Revel, as demonstrated in the newly translated edition of his 1999 book, Last Exit to Utopia, hated all utopias, and always put reality first. For him, the plain facts showed that capitalism worked better than socialism. Yet self-proclaimed intellectuals stuck to socialism even after it had clearly failed. Throughout his career, Revel would attack, with vivacity and much humor, the blindness of these leftist thinkers. In Last Exit to Utopia, Revel systematically contrasted the indisputable realities with the stubborn leftist commitment to dubious social experiments.

Revel’s books are always a joy to read: his literary skill is in the vein of Voltaire or Moliere. He could never solve the ultimate puzzle of the Left’s blindness, however: why would educated scholars elevate utopian fantasy above reality? The failures of the Soviet Union, its mass cruelties, had been known in the West since the 1930s: André Gide had denounced them in his book, Return from the USSR. Scholars and journalists in the West did not need to wait for Solzhenitsyn to learn about the existence of the Gulag. Yet these truths had little consequence. Leftist intellectuals rationalized any bad news by explaining that the Soviet Union did not practice “real socialism.” After the Berlin Wall came down, many on the left took the event not as a rejection of socialism but as an opportunity at last to build true socialism, free of Russian perversion.

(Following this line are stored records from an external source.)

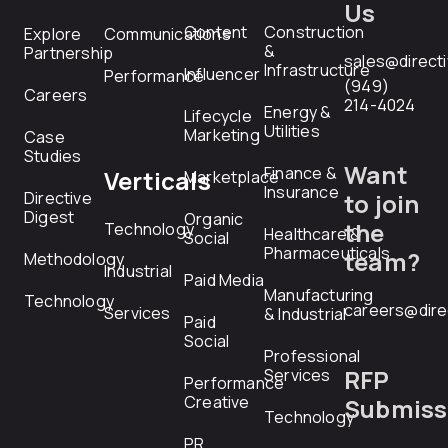
Us
Content
Construction
Explore
Communications
&
Partnership
sales@direct
Infrastructure
Influencer
Performance
(949)
Careers
214-4024
Energy &
Lifecycle
Utilities
Marketing
Case
Studies
Want
Finance &
Verticals
Marketplace
Insurance
Directive
to join
Digest
Organic
the
Technology
Healthcare &
Social
Pharmaceuticals
team?
Methodology
Industrial
Paid Media
Manufacturing
Technology
careers@dire
Services
& Industrial
Paid
Social
Professional
RFP
Services
Performance
Creative
Submiss
Technology
PR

Revel tried to explain this utopian yearning through Rousseau’s influential doctrine: man was inherently good, society bad. Therefore, as Rousseau had it, reforming society—starting with the suppression of private property—would allow man’s fundamentally good nature to shine forth. Another source of the utopian fantasy, he believed, came from the European Catholic canon: good intentions count most. Even after learning that the Soviet Union and the Third Reich killed approximately the same number of their own citizens, leftist intellectuals rejected any comparison between the two regimes; after all, the Soviets’ intentions were better than the Nazis’, and intentions trump results. Revel could barely contain his ire at leftist scholars who refused to discuss the matter honestly.

In the final book he published before his death, Anti-Americanism, Revel deconstructed anti-American discourse—raging at the time, in the first year of the Iraq War—and showed that anti-Americanism was little more than an ideology, scarcely related to the actual United States. Always lenient with his adversaries—Paris being a relatively small city, where all intellectuals eventually meet on a regular basis—Revel was kind enough not to mention that anti-American intellectuals in France usually can’t speak English and never travel to the United States. For them, hating the mythical America is more satisfying than discovering the real one.

In Last Exit to Utopia, just as in his former books, Revel refused to apply the Marxist methodology to his enemies: he could have accused them of being lackeys in the service of the state, from which most received their incomes. Socialism doesn’t work for ordinary people, but it often increases the status and power of committed intellectuals. But Revel, a strong believer in reason, disdained ad hominem arguments. He believed, with excessive optimism, that reasoning could eventually persuade socialists that they were wrong. His philosophical superiority was rooted in this commitment to reason, but his political weakness was to underestimate the power of myths, ideologies, and religions in shaping (and hardening) people’s views.

Revel’s books are thus deeply relevant to the current American debate on the future role of government: should good intentions (like “health care for all”) take precedence over the predictable bad results of such measures? Should political myths (the benevolent state) be fought with facts, or by promoting counter-myths (like the libertarian utopia)? America’s loud and disgruntled demonstrators, from universal health-care activists to Tea Partiers, would benefit from an encounter with this great defender of the free society.